Data shown.

..........

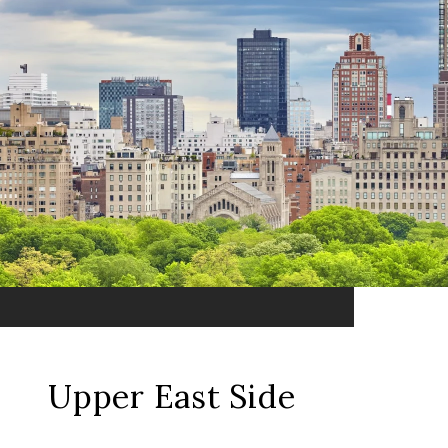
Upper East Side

..........

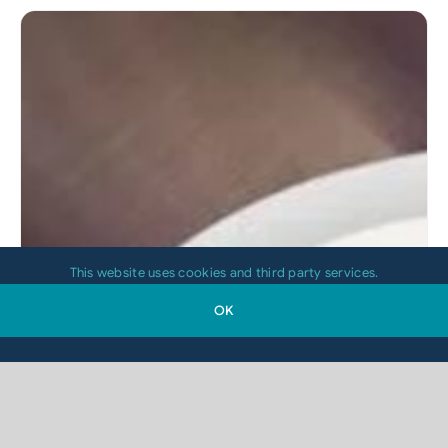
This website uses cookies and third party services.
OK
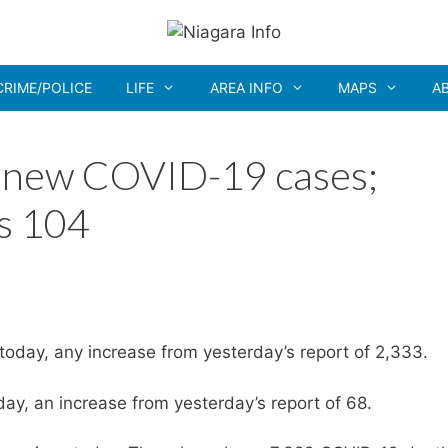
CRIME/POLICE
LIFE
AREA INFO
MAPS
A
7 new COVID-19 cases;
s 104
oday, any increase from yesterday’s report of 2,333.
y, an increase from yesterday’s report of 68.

..........

Task statement. Would you return all lines from the preceding listing that contain the word "increase"?

Completed task.
oday, any increase from yesterday’s report of 2,333.
y, an increase from yesterday’s report of 68.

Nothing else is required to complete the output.